To say that the days following that post were difficult is grossly undermining just how stressful that time was. Each subsequent day Mathew grew more upset and panicky about chemo. It started when he woke up in the morning and continued long after he was home from that day’s chemo. In spite of closing the door and blinds to the little room he was in, his cries and despair were heard throughout the chemo room. The nurses were concerned about Mathew’s threats to discontinue chemo and I shrugged…. there is only so much a person can do and as they pointed out, they can’t force a 5’11” young man to do something he doesn’t want to do.
With the help of Ativan and John, we managed to get Mathew through the end of his treatment last Friday. We then requested an appointment to see his Oncologist because Mathew wanted to stop treatment. That meeting happened yesterday and we were on edge because all of us know what it means if Mathew stops treatment and the cancer is still there.
What a relief to hear that the protocol was only for 4 cycles so Mathew was DONE!! Mathew was so happy to hear that news! Now he just has to recover and this upcoming weekend is when his platelets bottom out as well as his white cell counts. He is already receiving the neupogen injections to stimulate growth of new white cells and a transfusion or two will bring the platelet count up a little. Nature and time will do the rest.
The plan now is for Mathew to get a CT scan in about 3-4 weeks with a follow up appointment with his Oncologist. What happens next will depend on those CT results. For the first time Mathew discussed with both his Oncologist and his Family Doctor, how treatment is affecting him and why he might possibly refuse further treatment. If the issue comes down to quality versus quantity, and that quantity includes nonstop chemo, then Mathew is thinking he would prefer quality. The Oncologist suggested that she and us weigh whatever options face him if it comes to that and see if some chemo would extend both quality and quantity of life at the same time. His doctors were very impressed at the thought Mathew has put into all of this ~ he has been fighting this damned evil for the last 2-1/2 years with them.
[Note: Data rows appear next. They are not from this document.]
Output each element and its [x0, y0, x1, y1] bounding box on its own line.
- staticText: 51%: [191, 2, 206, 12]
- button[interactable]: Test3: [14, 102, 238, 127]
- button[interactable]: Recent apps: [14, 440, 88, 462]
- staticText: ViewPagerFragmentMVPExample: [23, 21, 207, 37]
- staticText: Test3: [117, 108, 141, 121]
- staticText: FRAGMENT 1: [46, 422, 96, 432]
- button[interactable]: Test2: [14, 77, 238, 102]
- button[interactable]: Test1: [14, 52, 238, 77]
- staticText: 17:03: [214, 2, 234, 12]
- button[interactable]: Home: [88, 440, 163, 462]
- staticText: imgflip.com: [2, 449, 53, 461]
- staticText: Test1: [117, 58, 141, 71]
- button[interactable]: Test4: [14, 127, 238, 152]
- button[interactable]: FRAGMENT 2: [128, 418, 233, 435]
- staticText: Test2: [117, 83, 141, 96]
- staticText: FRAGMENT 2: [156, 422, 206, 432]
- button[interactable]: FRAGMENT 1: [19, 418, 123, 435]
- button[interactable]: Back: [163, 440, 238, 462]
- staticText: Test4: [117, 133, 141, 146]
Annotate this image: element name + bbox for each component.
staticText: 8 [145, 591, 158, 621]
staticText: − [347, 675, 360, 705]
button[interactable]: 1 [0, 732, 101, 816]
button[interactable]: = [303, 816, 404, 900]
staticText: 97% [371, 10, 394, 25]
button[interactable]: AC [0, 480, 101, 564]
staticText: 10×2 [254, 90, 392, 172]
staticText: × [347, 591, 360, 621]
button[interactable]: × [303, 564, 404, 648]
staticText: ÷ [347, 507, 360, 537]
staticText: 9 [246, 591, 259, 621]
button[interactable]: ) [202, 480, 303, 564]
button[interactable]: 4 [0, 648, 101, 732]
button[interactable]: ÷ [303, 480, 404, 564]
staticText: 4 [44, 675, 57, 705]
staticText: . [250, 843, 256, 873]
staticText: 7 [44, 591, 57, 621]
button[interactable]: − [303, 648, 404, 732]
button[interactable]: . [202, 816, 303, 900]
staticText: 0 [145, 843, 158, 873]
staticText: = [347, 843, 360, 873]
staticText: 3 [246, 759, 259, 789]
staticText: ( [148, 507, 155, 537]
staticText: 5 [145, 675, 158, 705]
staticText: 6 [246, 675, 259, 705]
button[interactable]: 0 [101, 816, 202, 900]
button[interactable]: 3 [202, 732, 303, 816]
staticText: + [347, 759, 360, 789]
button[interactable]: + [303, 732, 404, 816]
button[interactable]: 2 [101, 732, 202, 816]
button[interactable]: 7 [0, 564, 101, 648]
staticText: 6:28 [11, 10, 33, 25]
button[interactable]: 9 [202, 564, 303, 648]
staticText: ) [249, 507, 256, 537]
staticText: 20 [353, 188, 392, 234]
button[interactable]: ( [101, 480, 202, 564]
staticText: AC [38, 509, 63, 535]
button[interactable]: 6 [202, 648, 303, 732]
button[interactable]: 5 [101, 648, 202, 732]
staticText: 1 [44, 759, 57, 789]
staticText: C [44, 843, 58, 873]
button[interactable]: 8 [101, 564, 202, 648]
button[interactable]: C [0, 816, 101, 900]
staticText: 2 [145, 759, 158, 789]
Usually Mathew doesn’t participate in conversations during his cancer-related appointments ~ he assigns that task to me. For the past couple of months he has opened up more and directly addressed the issues bothering him. We are all so proud of this step he has taken – it is HUGE. His care team finally gets to meet the depth of character we all know and love. It is an honour if Mathew chooses to invite you into his corner of the world and share his thoughts…there are many who never see that side of him, much to their detriment.
I honestly don’t know what the CT scan results will be. As always I hope for good news. There were a couple of suspected nodules that showed during his initial treatment that came and went….if those were cancer then this Ewing’s Sarcoma is such an aggressive and stubborn devil to get rid of.
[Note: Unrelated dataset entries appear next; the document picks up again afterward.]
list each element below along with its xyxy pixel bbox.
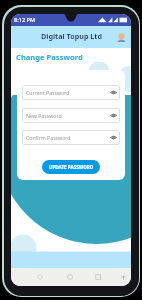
staticText: Digital Topup Ltd: [41, 31, 102, 41]
button[interactable]: Recent apps: [93, 272, 103, 282]
other: Show password: [110, 112, 117, 119]
staticText: 8:12 PM: [14, 16, 36, 24]
button[interactable]: Home: [65, 272, 75, 282]
staticText: UPDATE PASSWORD: [49, 164, 94, 170]
button[interactable]: Back: [35, 272, 45, 282]
staticText: Change Password: [16, 52, 83, 62]
button[interactable]: UPDATE PASSWORD: [42, 160, 100, 174]
staticText: Confirm Password: [26, 134, 71, 141]
staticText: New Password: [26, 112, 62, 119]
other: Show password: [110, 89, 117, 96]
button[interactable]: Current Password: [22, 85, 120, 100]
other: Show password: [110, 134, 117, 141]
staticText: Current Password: [26, 89, 70, 96]
button[interactable]: Confirm Password: [22, 130, 120, 145]
button[interactable]: Keyboard: [119, 273, 128, 282]
button[interactable]: New Password: [22, 108, 120, 123]
button[interactable]: Profile: [117, 33, 126, 42]
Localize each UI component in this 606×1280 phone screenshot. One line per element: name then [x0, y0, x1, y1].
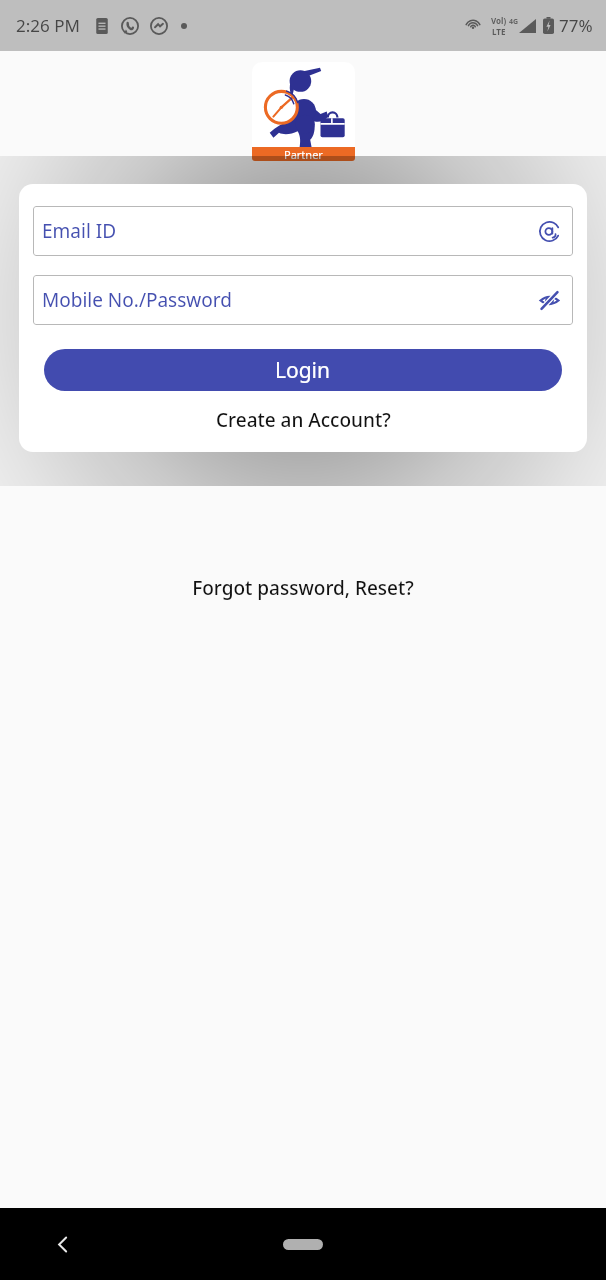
button[interactable]: Create an Account? [33, 402, 573, 438]
staticText: Email ID [42, 218, 539, 244]
staticText: 2:26 PM [16, 14, 80, 37]
staticText: Forgot password, Reset? [192, 575, 414, 601]
button[interactable]: Forgot password, Reset? [180, 569, 426, 607]
other: Email [539, 221, 560, 242]
staticText: Vol) [491, 15, 507, 26]
staticText: Create an Account? [216, 407, 391, 433]
button[interactable]: Back [39, 1220, 87, 1268]
other: Show password [539, 290, 560, 311]
staticText: Login [275, 356, 331, 385]
button[interactable]: Mobile No./Password [33, 275, 573, 325]
button[interactable]: Home [275, 1230, 331, 1258]
staticText: 77% [559, 14, 593, 37]
button[interactable]: Email ID [33, 206, 573, 256]
staticText: Partner [284, 147, 323, 161]
staticText: 4G [509, 17, 519, 27]
button[interactable]: Login [44, 349, 562, 391]
staticText: Mobile No./Password [42, 287, 539, 313]
staticText: LTE [492, 26, 506, 37]
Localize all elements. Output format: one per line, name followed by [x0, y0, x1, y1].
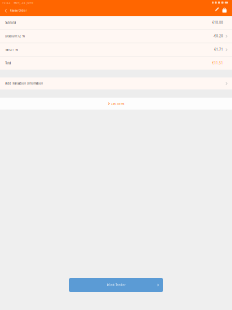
- button[interactable]: Add Transaction Information: [0, 78, 232, 90]
- staticText: Tax (21 %): [5, 48, 18, 52]
- button[interactable]: Cart: [220, 5, 232, 16]
- staticText: €1.71: [214, 48, 223, 52]
- staticText: Subtotal: [5, 21, 16, 24]
- staticText: Add Transaction Information: [5, 82, 43, 85]
- staticText: €10.00: [212, 21, 223, 24]
- button[interactable]: Select Tender: [69, 278, 163, 292]
- staticText: Cart Items: [111, 102, 124, 105]
- button[interactable]: Total: [0, 57, 232, 70]
- button[interactable]: Discount (2 %): [0, 30, 232, 43]
- staticText: Select Tender: [106, 283, 126, 287]
- staticText: -€0.20: [213, 34, 223, 38]
- staticText: €11.51: [212, 62, 223, 65]
- staticText: Review Order: [10, 9, 27, 12]
- button[interactable]: Review Order: [0, 5, 30, 16]
- button[interactable]: Cart Items: [0, 98, 232, 110]
- staticText: Discount (2 %): [5, 34, 25, 38]
- staticText: Total: [5, 62, 11, 65]
- staticText: 10:42 Mon, 24 June: [2, 1, 34, 4]
- button[interactable]: Tax (21 %): [0, 43, 232, 56]
- button[interactable]: Subtotal: [0, 16, 232, 29]
- button[interactable]: Edit: [213, 5, 220, 16]
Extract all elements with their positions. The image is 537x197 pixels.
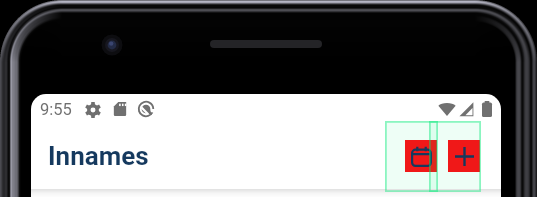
staticText: 9:55 xyxy=(40,100,72,119)
button[interactable]: Add xyxy=(448,140,480,172)
staticText: Innames xyxy=(48,141,149,171)
button[interactable]: Calendar xyxy=(405,140,437,172)
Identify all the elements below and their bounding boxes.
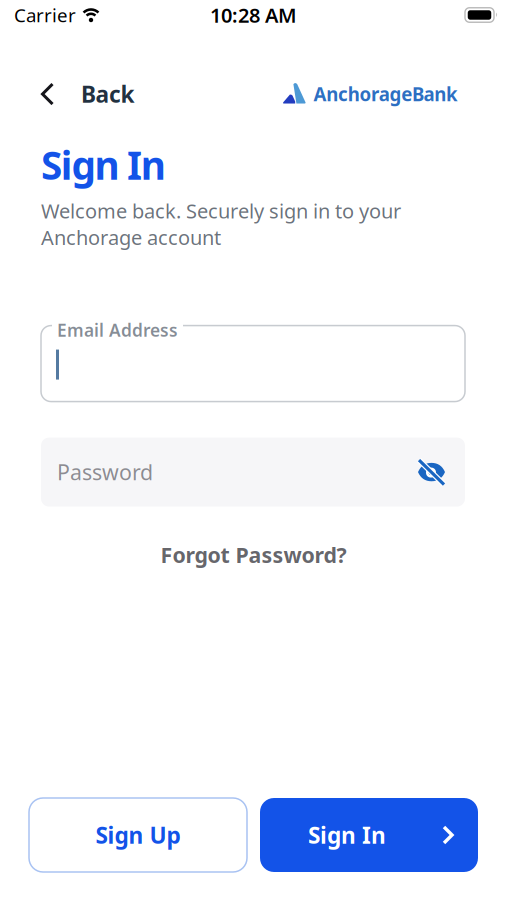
staticText: Sign Up (96, 820, 180, 850)
staticText: Carrier (14, 3, 76, 27)
staticText: Back (81, 79, 134, 109)
button[interactable]: Sign In (260, 798, 478, 872)
button[interactable] (417, 461, 446, 483)
staticText: Sign In (41, 139, 166, 190)
button[interactable]: Back (41, 79, 134, 109)
staticText: AnchorageBank (314, 82, 458, 106)
staticText: Password (57, 458, 153, 486)
button[interactable]: Sign Up (29, 798, 247, 872)
staticText: Welcome back. Securely sign in to your A… (41, 197, 401, 250)
staticText: 10:28 AM (210, 2, 297, 28)
button[interactable]: Forgot Password? (160, 541, 346, 569)
staticText: Sign In (308, 820, 386, 850)
staticText: Forgot Password? (160, 541, 346, 569)
staticText: Email Address (57, 319, 178, 342)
For now though Mathew is enjoying this respite from treatment and is waking up happy. He will have a day or two of sleeping coming up, when he feels at his worst and then he will perk back up.
I want to take some time here to thank those who greatly assisted us during this last treatment. John’s sister, Wendy and his Mum cooked us dinners during the days Mathew was receiving chemo. It was lovely having a warm, home-cooked meal that often gave us leftovers for lunch the next day. There were other days Wendy also kept us supplied in food. Our sister-in-law, Denise made some meals for us and delivered them from an hour’s drive away. Our longtime friend, Sharon made us food and cookies. Those cookies never lasted long though! Mathew’s extended family here and away gave him treats and little gifts to cheer him up. His Aunt Linda made a special trip to come down and have a Halloween night with Mathew. His aunts and uncles stopped by to visit as did his cousins. When Kristen was here, the cousins banded together and played some games that thrilled Mathew (he loves games). Some neighbours down the street gave Mathew special Halloween bags because they knew he was in treatment. His Nana and Poppa stopped by often and always with treats. My work surprised me with a box of gifts to cheer me up and boy, did it ever! We have all benefited from the gifts and Mathew had a great time checking them all out.
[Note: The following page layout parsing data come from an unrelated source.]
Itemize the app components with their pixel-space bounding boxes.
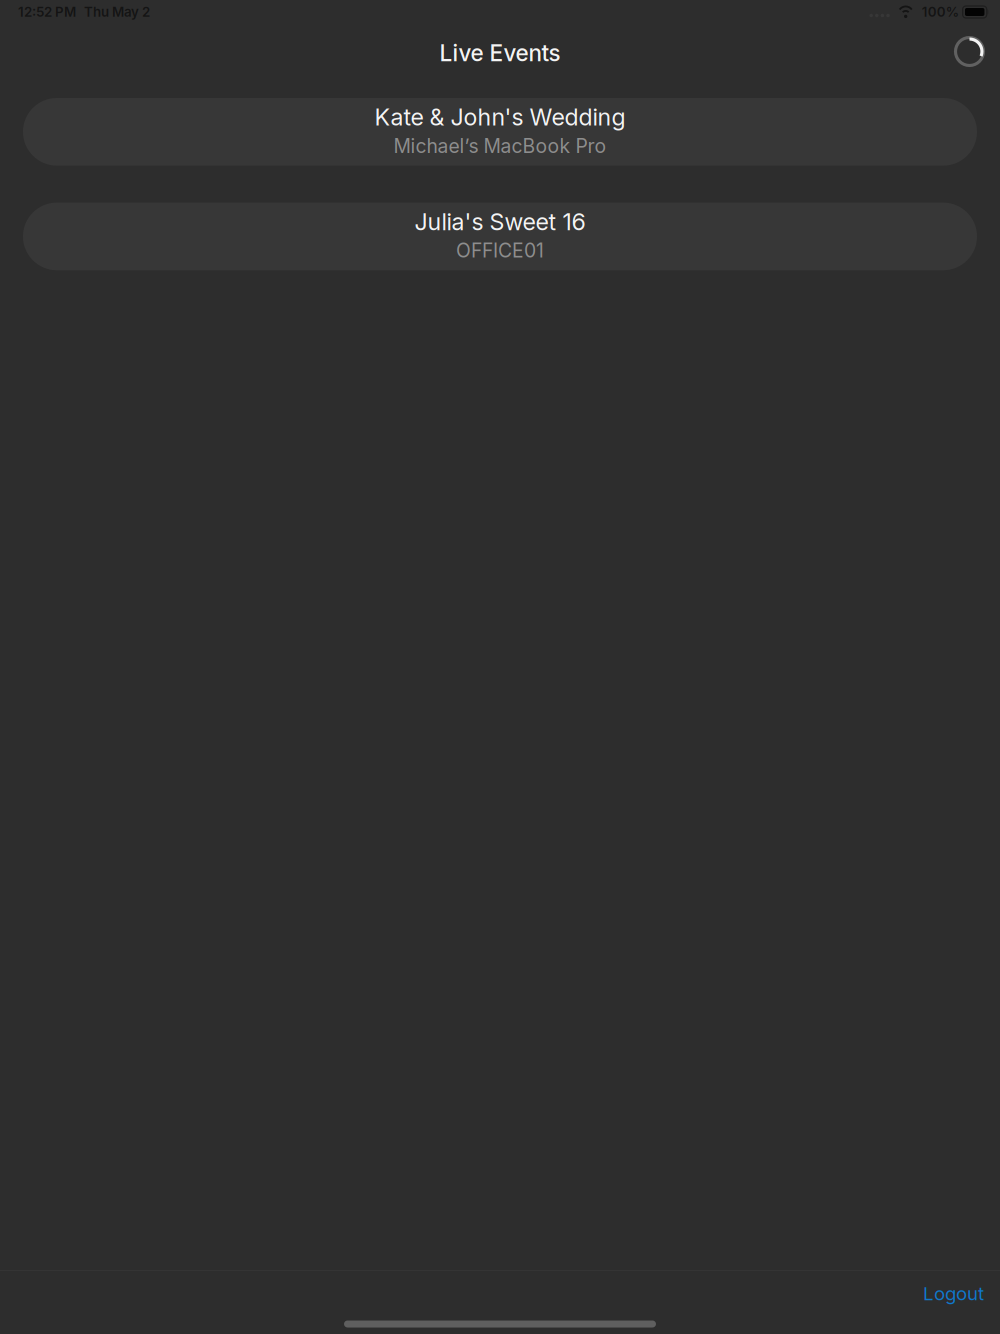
button[interactable]: Kate & John's Wedding bbox=[23, 98, 977, 166]
staticText: Live Events bbox=[440, 39, 560, 67]
staticText: 12:52 PM bbox=[18, 4, 76, 20]
button[interactable]: Julia's Sweet 16 bbox=[23, 203, 977, 270]
staticText: Julia's Sweet 16 bbox=[414, 208, 586, 236]
staticText: 100% bbox=[922, 4, 959, 20]
staticText: Michael’s MacBook Pro bbox=[394, 134, 606, 158]
staticText: OFFICE01 bbox=[456, 239, 544, 262]
button[interactable]: Logout bbox=[911, 1271, 996, 1312]
staticText: Kate & John's Wedding bbox=[374, 103, 626, 131]
staticText: Logout bbox=[923, 1282, 984, 1305]
staticText: Thu May 2 bbox=[84, 4, 150, 20]
button[interactable]: Refreshing bbox=[955, 37, 984, 66]
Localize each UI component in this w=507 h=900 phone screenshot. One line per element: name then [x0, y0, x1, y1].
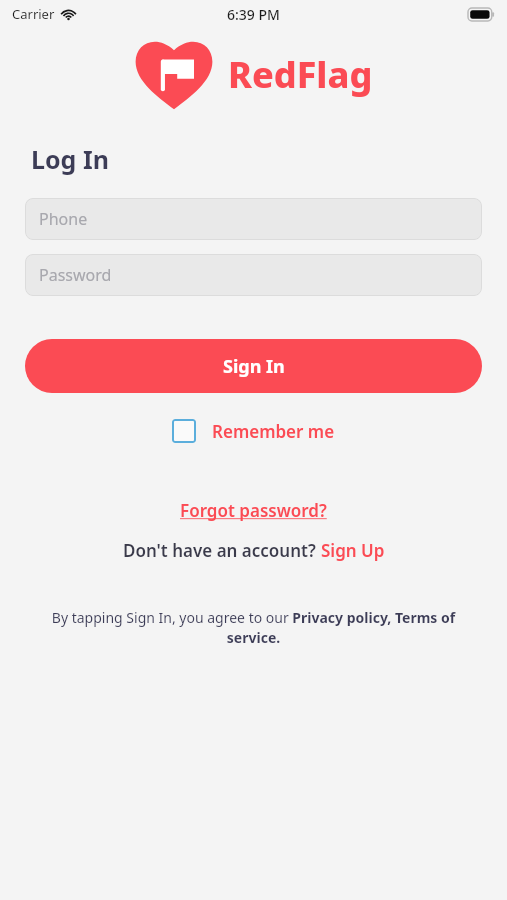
button[interactable]: Phone: [25, 198, 482, 240]
staticText: RedFlag: [228, 50, 373, 99]
other: Remember me checkbox: [172, 419, 196, 443]
button[interactable]: Sign Up: [321, 539, 385, 562]
staticText: 6:39 PM: [227, 5, 280, 24]
button[interactable]: Password: [25, 254, 482, 296]
staticText: By tapping Sign In, you agree to our Pri…: [25, 608, 482, 647]
button[interactable]: Forgot password?: [176, 495, 331, 526]
staticText: Don't have an account?: [123, 539, 321, 562]
button[interactable]: Sign In: [25, 339, 482, 393]
staticText: Sign In: [223, 354, 285, 379]
staticText: Sign Up: [321, 539, 385, 562]
staticText: Remember me: [212, 420, 335, 443]
staticText: Log In: [31, 142, 109, 176]
button[interactable]: Remember me checkbox: [168, 415, 339, 447]
staticText: Password: [39, 264, 112, 286]
button[interactable]: By tapping Sign In, you agree to our Pri…: [25, 608, 482, 647]
staticText: Phone: [39, 208, 88, 230]
staticText: Carrier: [12, 5, 55, 23]
staticText: Forgot password?: [180, 499, 327, 522]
Each and every person’s visit or gift was so appreciated. If Mathew wasn’t up to visiting there were no hard feelings; the visitor just came back another time. It brightened Mathew’s day and cheered him up during all the hard times, to know his family and our friends took care of us and him.
Thank you to everyone for everything and I am truly sorry if I missed anyone. I am deeply touched by the thoughts and actions of so many and am grateful we are here so that Mathew gets all the love he so deserves.